__PROBLEM STATEMENT__. Spot each line in the records below where the word "inferiores" occurs, then copy it.

Saved entries

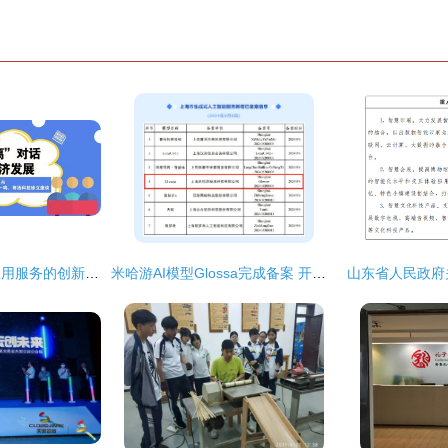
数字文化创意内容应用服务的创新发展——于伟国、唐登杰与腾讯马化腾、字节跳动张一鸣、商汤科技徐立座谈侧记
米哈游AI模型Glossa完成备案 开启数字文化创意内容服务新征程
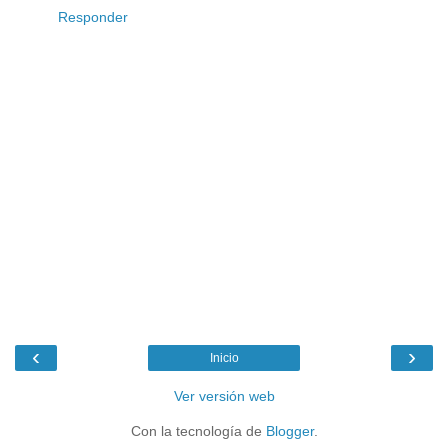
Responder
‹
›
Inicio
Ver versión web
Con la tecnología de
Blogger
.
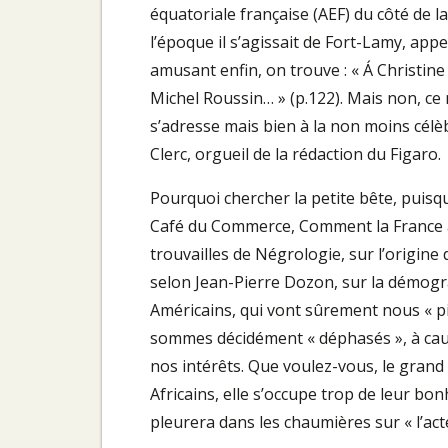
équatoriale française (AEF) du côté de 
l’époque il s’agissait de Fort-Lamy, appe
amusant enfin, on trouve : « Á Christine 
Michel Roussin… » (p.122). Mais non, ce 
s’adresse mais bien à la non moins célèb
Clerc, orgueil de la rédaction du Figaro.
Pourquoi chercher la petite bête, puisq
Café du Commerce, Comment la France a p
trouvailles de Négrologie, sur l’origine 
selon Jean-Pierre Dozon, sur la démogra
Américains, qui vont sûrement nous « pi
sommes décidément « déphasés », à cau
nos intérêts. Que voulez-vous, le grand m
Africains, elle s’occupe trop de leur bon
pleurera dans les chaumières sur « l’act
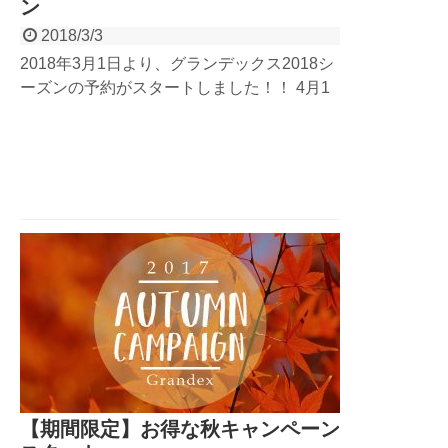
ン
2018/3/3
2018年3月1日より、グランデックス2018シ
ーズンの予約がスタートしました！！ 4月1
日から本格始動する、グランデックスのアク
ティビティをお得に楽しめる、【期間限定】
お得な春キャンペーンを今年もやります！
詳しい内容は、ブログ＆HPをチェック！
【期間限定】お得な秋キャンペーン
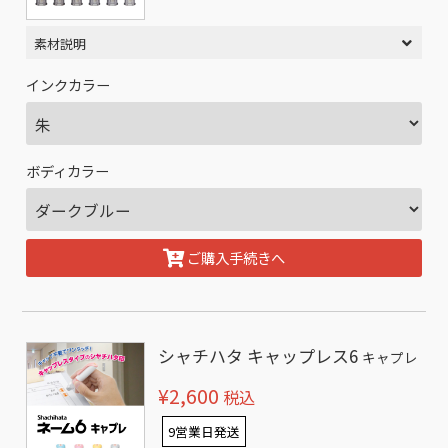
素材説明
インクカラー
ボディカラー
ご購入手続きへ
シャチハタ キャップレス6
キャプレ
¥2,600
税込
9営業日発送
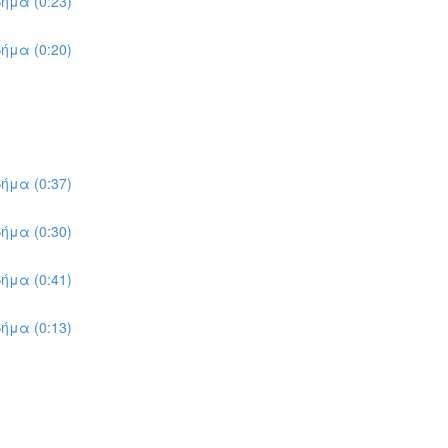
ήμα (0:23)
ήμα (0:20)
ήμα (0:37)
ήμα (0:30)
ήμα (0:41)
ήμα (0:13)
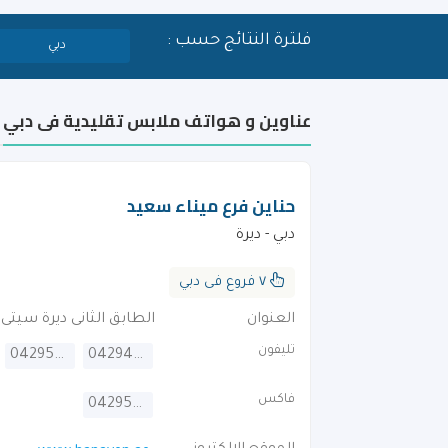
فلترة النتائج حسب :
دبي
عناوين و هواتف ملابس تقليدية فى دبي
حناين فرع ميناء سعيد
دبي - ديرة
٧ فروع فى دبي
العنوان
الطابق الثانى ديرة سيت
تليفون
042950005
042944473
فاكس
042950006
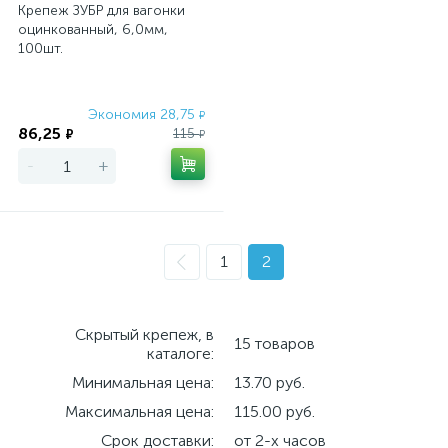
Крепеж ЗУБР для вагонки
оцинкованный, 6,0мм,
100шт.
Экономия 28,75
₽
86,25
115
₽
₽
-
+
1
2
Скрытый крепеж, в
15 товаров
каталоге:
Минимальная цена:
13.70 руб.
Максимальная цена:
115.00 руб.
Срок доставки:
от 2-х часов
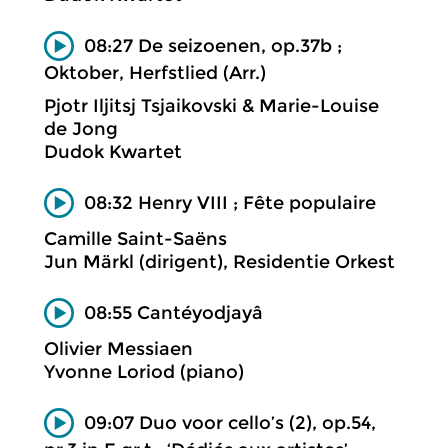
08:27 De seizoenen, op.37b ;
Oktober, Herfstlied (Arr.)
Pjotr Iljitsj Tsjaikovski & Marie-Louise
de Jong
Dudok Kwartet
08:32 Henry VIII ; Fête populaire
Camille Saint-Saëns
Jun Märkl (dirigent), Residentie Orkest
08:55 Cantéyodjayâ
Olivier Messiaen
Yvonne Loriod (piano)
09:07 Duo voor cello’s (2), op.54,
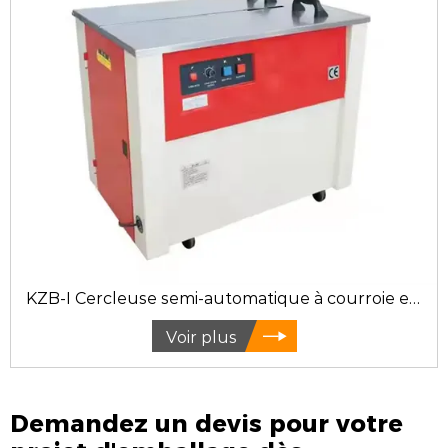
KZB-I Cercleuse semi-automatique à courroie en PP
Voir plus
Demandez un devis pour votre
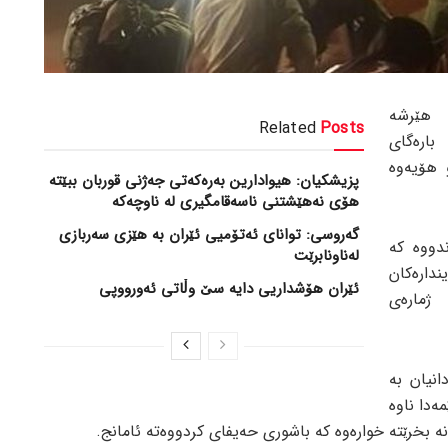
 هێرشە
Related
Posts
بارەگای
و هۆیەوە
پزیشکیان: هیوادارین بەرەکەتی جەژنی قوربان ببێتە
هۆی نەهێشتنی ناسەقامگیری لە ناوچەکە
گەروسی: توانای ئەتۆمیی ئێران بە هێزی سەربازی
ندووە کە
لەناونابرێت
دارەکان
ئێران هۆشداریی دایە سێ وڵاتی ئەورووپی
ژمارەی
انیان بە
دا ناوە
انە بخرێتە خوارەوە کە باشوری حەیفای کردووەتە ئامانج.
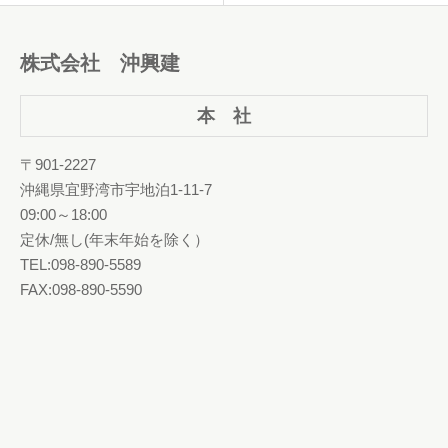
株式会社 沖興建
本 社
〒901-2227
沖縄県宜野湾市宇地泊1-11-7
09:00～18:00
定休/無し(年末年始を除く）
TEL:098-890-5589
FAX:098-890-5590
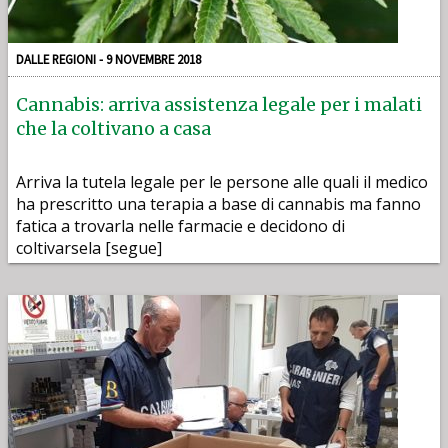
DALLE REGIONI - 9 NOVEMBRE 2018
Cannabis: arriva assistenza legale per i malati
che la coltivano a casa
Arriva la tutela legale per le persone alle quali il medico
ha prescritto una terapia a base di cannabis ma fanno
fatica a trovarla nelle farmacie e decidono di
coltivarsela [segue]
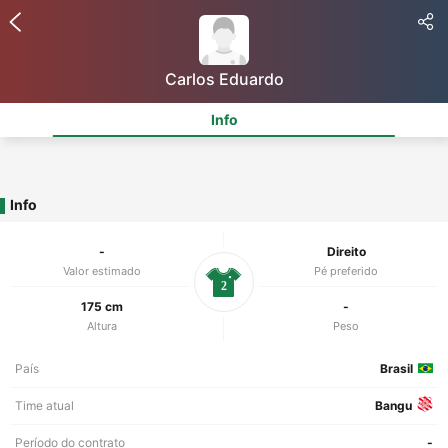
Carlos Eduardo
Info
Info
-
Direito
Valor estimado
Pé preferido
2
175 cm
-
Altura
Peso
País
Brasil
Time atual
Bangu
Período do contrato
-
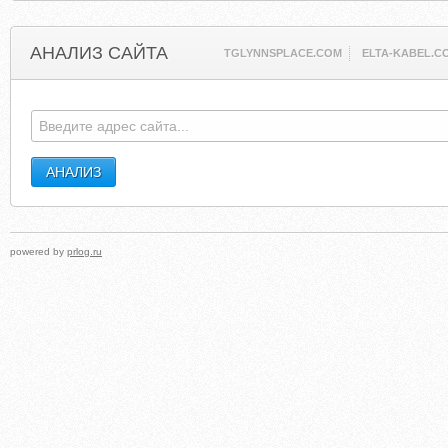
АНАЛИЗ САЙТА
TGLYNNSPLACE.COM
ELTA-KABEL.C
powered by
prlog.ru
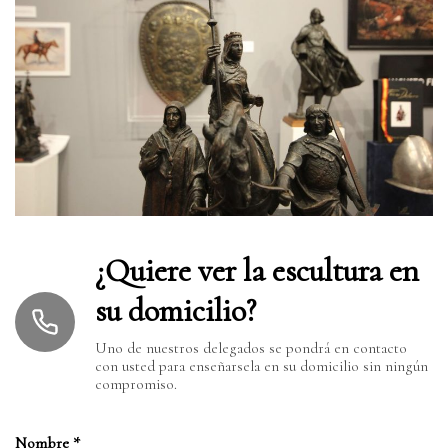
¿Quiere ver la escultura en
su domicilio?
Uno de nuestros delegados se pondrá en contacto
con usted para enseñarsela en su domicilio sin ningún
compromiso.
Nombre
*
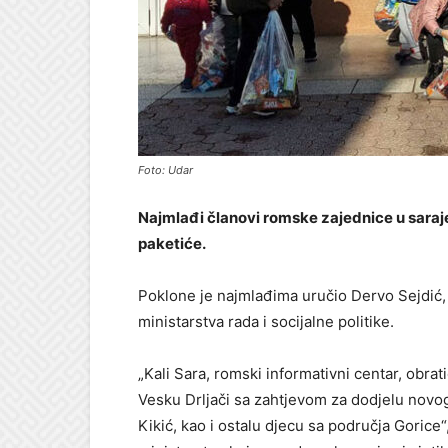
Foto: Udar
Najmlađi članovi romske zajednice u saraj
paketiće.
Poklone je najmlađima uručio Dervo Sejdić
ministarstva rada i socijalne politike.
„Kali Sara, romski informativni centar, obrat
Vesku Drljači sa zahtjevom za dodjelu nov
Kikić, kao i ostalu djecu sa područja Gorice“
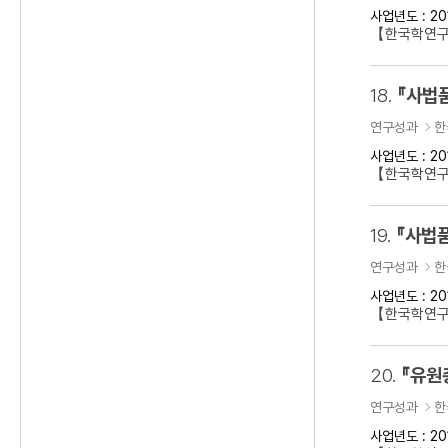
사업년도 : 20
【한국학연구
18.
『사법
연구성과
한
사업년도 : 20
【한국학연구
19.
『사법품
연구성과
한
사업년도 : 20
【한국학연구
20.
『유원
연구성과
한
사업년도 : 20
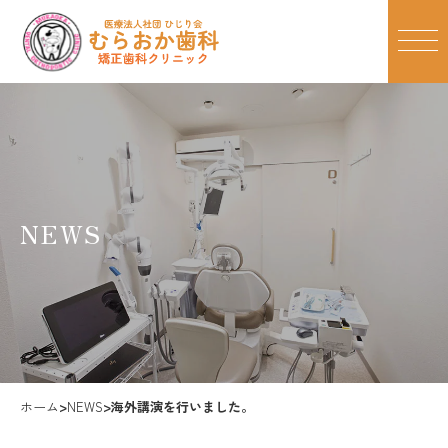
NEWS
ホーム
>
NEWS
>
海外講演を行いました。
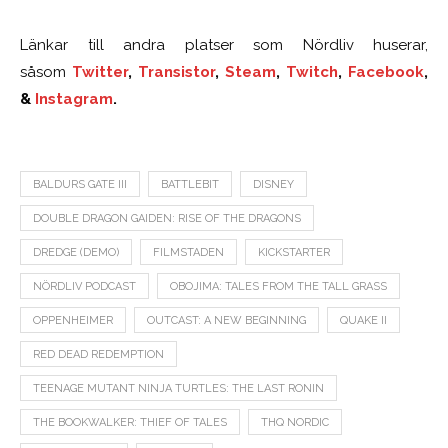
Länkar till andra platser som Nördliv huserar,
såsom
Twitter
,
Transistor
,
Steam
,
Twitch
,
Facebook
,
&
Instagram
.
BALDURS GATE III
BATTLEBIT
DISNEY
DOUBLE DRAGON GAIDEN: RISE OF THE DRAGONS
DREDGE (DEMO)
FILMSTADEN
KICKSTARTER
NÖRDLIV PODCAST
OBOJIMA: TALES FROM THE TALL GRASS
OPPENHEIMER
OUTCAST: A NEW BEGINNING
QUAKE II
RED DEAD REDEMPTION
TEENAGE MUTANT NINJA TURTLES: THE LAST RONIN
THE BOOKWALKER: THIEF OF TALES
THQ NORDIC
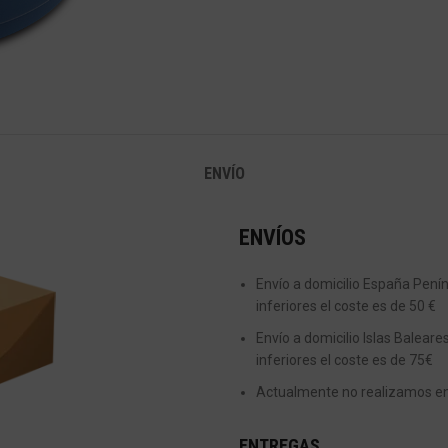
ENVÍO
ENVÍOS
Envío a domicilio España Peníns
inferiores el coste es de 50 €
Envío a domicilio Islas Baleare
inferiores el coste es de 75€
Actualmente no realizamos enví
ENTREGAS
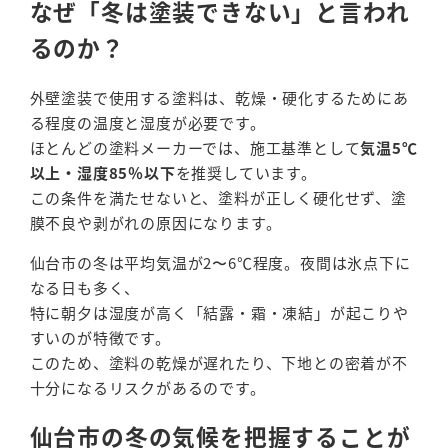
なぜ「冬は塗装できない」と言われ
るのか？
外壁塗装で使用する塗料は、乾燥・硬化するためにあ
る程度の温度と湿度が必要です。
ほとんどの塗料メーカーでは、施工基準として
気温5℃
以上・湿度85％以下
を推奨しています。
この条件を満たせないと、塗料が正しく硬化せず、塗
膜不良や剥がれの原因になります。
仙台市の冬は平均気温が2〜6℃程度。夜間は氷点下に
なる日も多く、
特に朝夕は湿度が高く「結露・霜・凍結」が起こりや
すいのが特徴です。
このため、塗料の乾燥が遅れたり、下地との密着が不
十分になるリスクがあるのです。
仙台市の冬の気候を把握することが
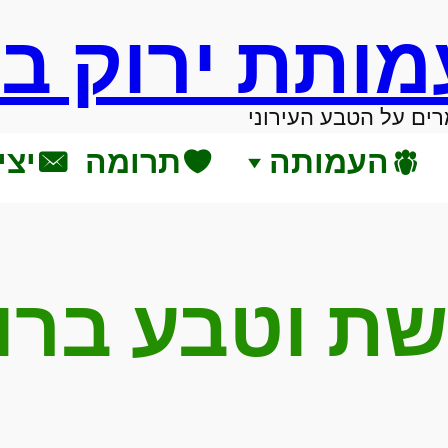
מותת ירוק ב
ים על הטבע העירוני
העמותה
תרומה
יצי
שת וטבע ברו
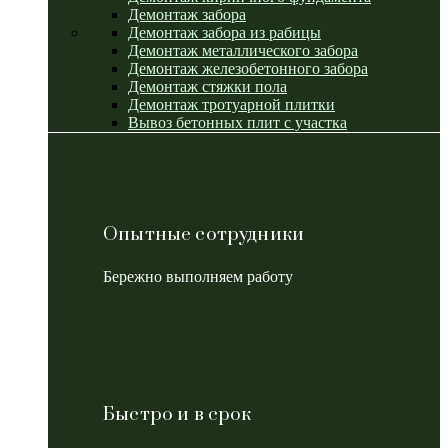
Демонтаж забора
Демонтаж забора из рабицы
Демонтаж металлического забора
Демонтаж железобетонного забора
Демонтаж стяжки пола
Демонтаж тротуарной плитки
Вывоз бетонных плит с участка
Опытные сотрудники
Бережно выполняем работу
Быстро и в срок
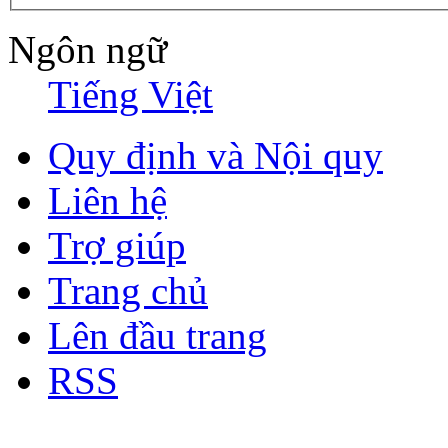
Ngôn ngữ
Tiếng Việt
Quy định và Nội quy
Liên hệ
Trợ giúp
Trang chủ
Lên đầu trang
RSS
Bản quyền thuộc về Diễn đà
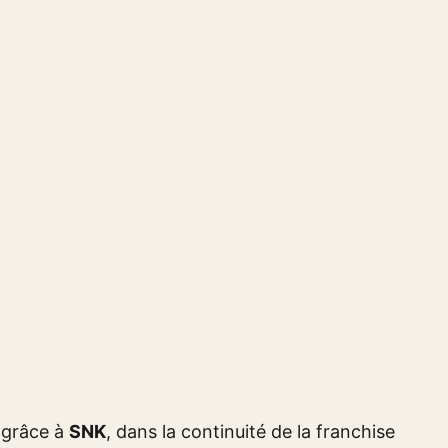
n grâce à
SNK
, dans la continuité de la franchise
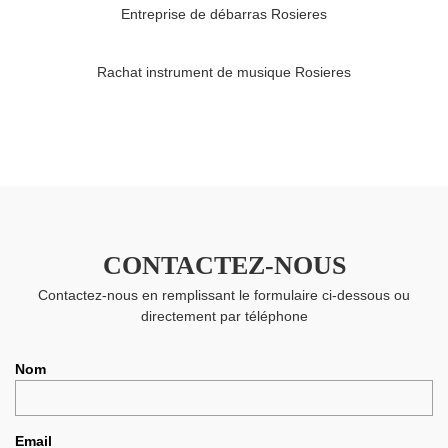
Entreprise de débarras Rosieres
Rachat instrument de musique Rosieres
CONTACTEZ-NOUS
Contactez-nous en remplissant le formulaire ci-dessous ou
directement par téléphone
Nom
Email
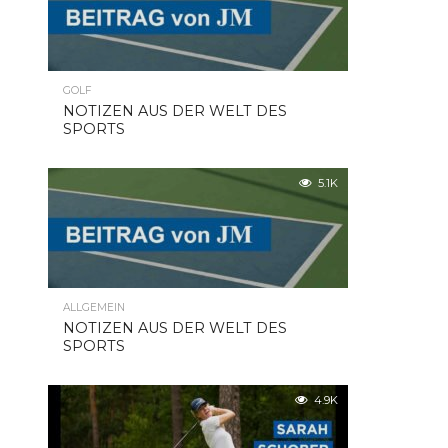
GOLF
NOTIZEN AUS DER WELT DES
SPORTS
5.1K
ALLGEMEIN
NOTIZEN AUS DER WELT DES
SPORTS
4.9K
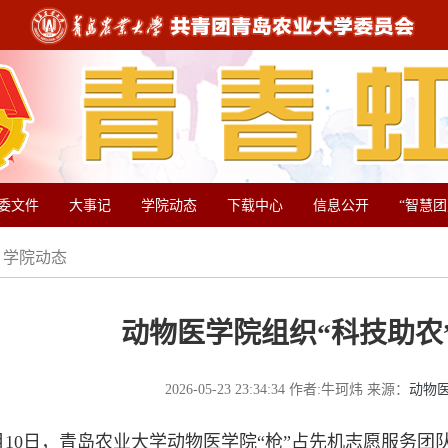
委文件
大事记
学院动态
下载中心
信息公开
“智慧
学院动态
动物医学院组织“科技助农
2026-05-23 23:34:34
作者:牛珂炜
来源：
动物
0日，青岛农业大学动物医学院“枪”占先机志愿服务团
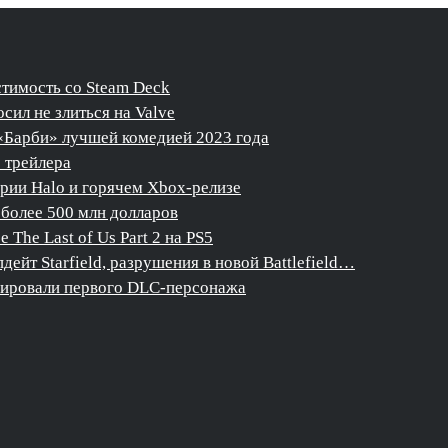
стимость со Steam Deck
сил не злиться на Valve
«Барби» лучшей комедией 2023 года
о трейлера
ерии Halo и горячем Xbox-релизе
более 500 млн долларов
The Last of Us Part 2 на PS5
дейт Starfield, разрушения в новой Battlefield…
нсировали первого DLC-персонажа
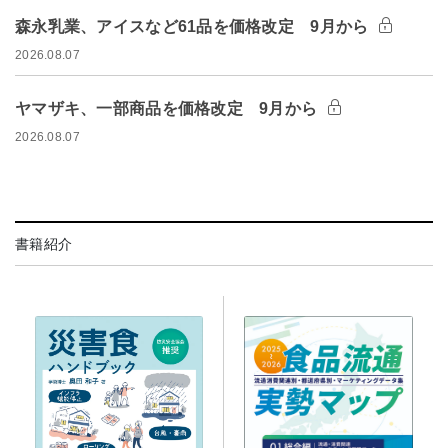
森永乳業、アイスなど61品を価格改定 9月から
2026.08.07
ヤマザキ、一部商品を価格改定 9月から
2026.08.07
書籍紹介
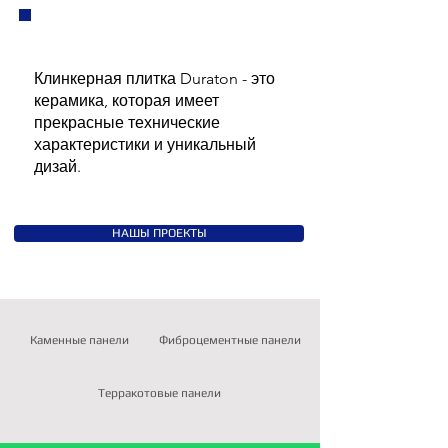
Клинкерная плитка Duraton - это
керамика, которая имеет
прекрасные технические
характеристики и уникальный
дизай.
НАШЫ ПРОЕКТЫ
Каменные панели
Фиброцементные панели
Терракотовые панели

__TASK OUTPUT__.
inferiores el coste es de 50 €
inferiores el coste es de 75€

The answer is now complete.